EXPORT DATA OPTIONS(
uri='gs://whr-asia-datalake-dev-standard/outbound/Adobe/Customer_Master_'||CURRENT_DATE()||'*.csv',
format='CSV',
overwrite=true,
header=true,
field_delimiter='|') AS
SELECT
I have only 2 rows returning from my select query and I assume that only one file should be getting created in google cloud storage. Multiple files are created only when data is more than 1 GB. thats what I understand.
However, 3 files got created in cloud storage where 2 files just had the header record and the third file has 3 records(one header and 2 actual data record)

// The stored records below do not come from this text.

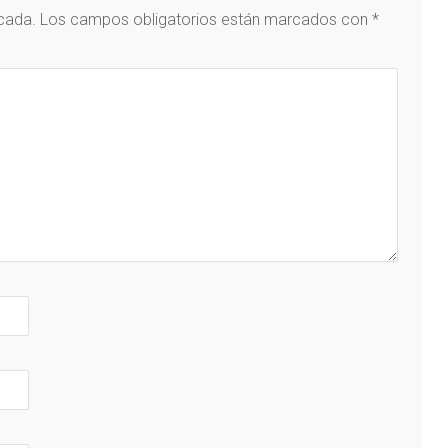
icada.
Los campos obligatorios están marcados con
*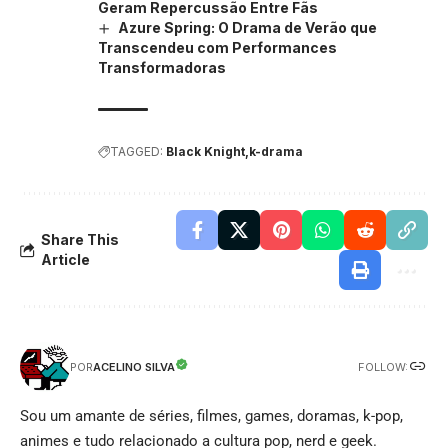
Geram Repercussão Entre Fãs
Azure Spring: O Drama de Verão que
Transcendeu com Performances
Transformadoras
TAGGED:
Black Knight
k-drama
Share This
Article
FOLLOW:
ACELINO SILVA
POR
Sou um amante de séries, filmes, games, doramas, k-pop,
animes e tudo relacionado a cultura pop, nerd e geek.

radhika_sharma_ibm#cloudshell:~ (whr-asia-datalake-nonprod)$ gsutil ls gs://whr-asia-datalake-dev-standard/outbound/Adobe/
gs://whr-asia-datalake-dev-standard/outbound/Adobe/
gs://whr-asia-datalake-dev-standard/outbound/Adobe/Customer_Master_2021-02-04000000000000.csv
gs://whr-asia-datalake-dev-standard/outbound/Adobe/Customer_Master_2021-02-04000000000001.csv
gs://whr-asia-datalake-dev-standard/outbound/Adobe/Customer_Master_2021-02-04000000000002.csv
Why empty files are getting created?
Can anyone please help? We don't want to create empty files. I believe only one file should be created when it is 1 GB. more than 1 GB, we should have multiple files but NOT empty.

You have to force all data to be loaded into one worker. In this way you will be exporting only one file (if <1Gb).

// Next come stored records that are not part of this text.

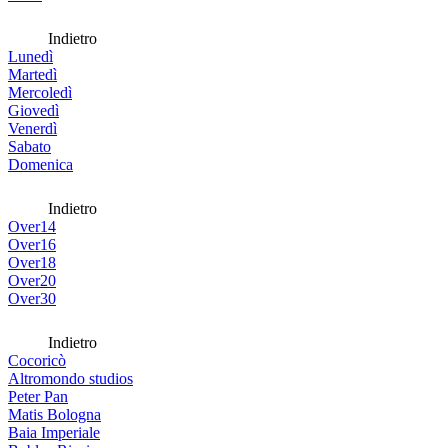
Indietro
Lunedì
Martedì
Mercoledì
Giovedì
Venerdì
Sabato
Domenica
Indietro
Over14
Over16
Over18
Over20
Over30
Indietro
Cocoricò
Altromondo studios
Peter Pan
Matis Bologna
Baia Imperiale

My workaround: add a select distinct * on top of the Select statement.

Under the hood, BigQuery utilizes multiple workers to read and process different sections of data and when we use wildcards, each worker would create a separate output file.

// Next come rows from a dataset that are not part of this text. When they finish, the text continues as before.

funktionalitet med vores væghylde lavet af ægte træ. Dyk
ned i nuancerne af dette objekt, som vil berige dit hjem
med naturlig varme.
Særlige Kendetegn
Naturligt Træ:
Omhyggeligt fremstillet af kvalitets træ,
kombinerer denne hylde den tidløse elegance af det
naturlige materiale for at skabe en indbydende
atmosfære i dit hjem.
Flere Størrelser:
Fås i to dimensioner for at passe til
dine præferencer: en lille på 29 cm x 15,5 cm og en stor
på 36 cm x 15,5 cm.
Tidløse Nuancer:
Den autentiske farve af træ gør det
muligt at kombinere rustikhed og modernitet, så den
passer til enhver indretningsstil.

Currently BigQuery produces empty files even if no data is returned and thus we get multiple empty files. The Bigquery product team is aware of this issue and they are working to fix this, however there is no ETA which can be shared.
There is a public issue tracker that will be updated with periodic progress. You can STAR the issue to receive automatic updates and give it traction by referring to this link.
However for the time being I would like to provide a workaround as follows:
If you know that the output will be less than 1GB, you can specify a single URI to get a single output file. However, the EXPORT DATA statement doesn’t support Single URI.
You can use the bq extract command to export the BQ table.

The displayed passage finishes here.